The only composite factors that we know for sure not to have factors of $3,5,7,11,13,19$ are $|285285-2^y|$.
Since I would like to achieve the smallest gap:
The closest bigger $2^y$ to $285285$ is $2^{17}=524288$.
The closest smaller $2^y$ to $285285$ is $2^{18}= 262144$.
$262144$ is closer, so I will use it:
$|285285-262144|= 23141$
If $23141$ is not a prime, then It has a prime factor that is bigger than $19$, and therefor there must be a prime between $19$ and $23141$ (including $23141$ itself).
Another example:
$P_2\#=2⋅3=6$
$\frac{6}{2}=3$
The closest bigger $2^y$ to $3$ is $2^2=4$.
$|3-4|= 1$ and $1<3$, so the next one is $2^3=8$ ( The condition is$|(P_n\#)/2-2^y|$ as long as $|(P_n\#)/2-2^y| > P_n$ ).
The closest smaller $2^y$ to $3$ does not exist.
I will use
$|3-8|= 5$
If $5$ is not a prime (pretending as if I don't know), then It has a prime factor that is bigger than $3$, and therefor there must be a prime between $3$ and $5$ (including $5$ itself).

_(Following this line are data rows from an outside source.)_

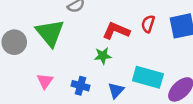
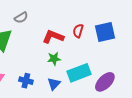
green star: (103, 56) -> (54, 59), moved
cyan rectangle: (148, 77) -> (79, 73), turned -35

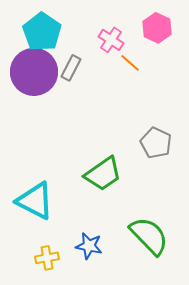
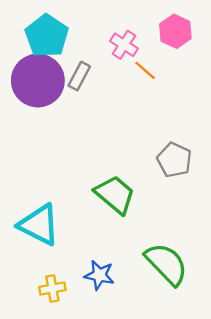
green trapezoid: (103, 174) -> (115, 195), turned -105

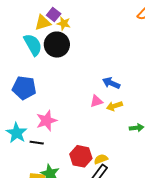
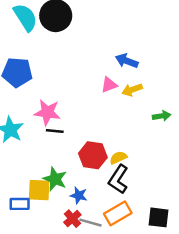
pink star: (47, 121) -> (47, 112), turned 30
black line: (37, 143) -> (55, 131), moved

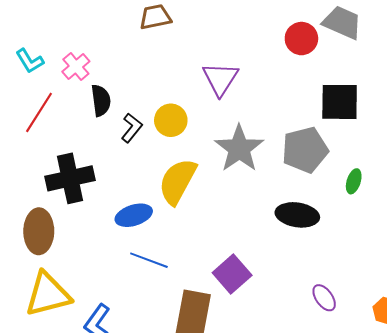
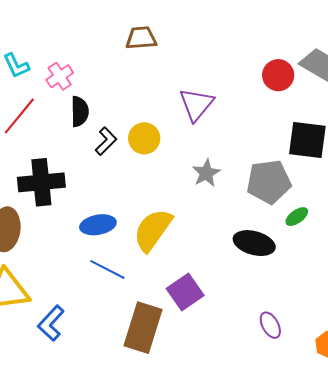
gray star: (239, 149) -> (206, 173), size x0.6
yellow semicircle: (178, 181) -> (153, 230), moved
green ellipse: (354, 181) -> (297, 217), moved, turned 30

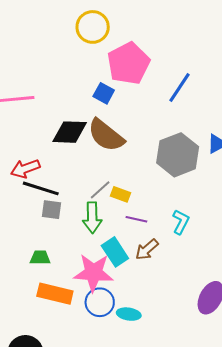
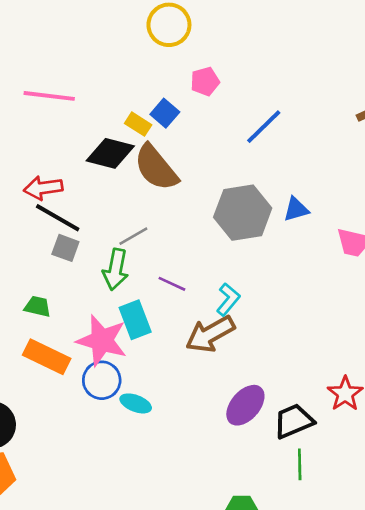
pink pentagon: (128, 63) -> (205, 81), size x0.5
yellow rectangle: (121, 194) -> (138, 124), moved
brown arrow: (147, 249) -> (210, 334), moved, size x1.5

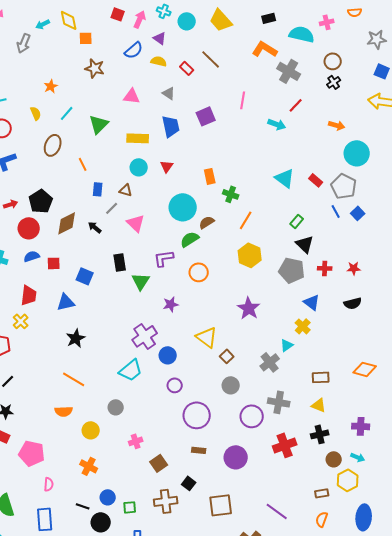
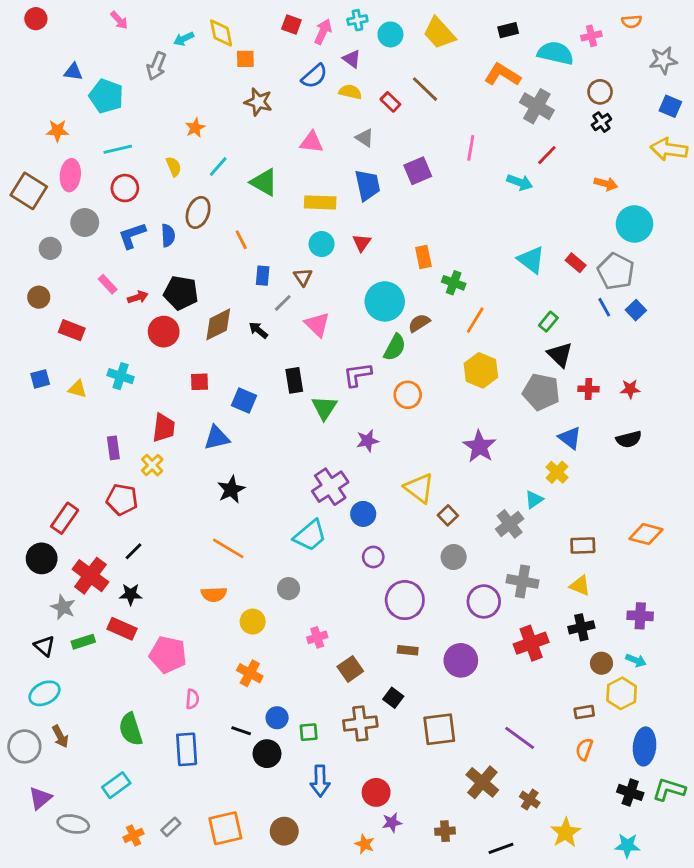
cyan cross: (164, 11) -> (357, 20), turned -32
green triangle: (99, 124) -> (264, 182), turned -45
brown triangle: (126, 190) -> (303, 277), turned 40
black pentagon: (41, 201) -> (181, 293), turned -30
green semicircle: (190, 239) -> (395, 347), turned 150
blue semicircle: (32, 256) -> (168, 235), moved, turned 105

At my current level that is the only way in which I could make sense of proving any gaps at all, and I would Just like to know if I am correct?
Thank you for your time.
In general, if $n=\prod p_i \pm \prod q_j$ where $p_i,q_j \in \mathbb P$ and $\forall i,j\ p_i\ne q_j$, then $n=\prod r_k$ where $r_k \ne p_i,q_j$ because $n$ will have a prime factorization and plainly none of $p_i,q_j$ can be a factor of $n$.
In your particular case, you saturate the primes up to $p_n$ by using the primorial, and then (1) remove the smallest prime $2$ from the product and (2) add or subtract a power of that prime. The numbers so obtained cannot be divisible by any of the $p_n$, but must have a prime factorization, so they must be composed of primes larger than $p_n$. Thus they will either be a prime themselves, or contain prime factors larger than $p_n$, no matter how close to $\frac{p_n\#}{2}$ they happen to be. Your reasoning is correct.
You could perform a similar algorithm on (for example) $\frac{p_n\#}{6} \pm 2^a3^b$ with similar results.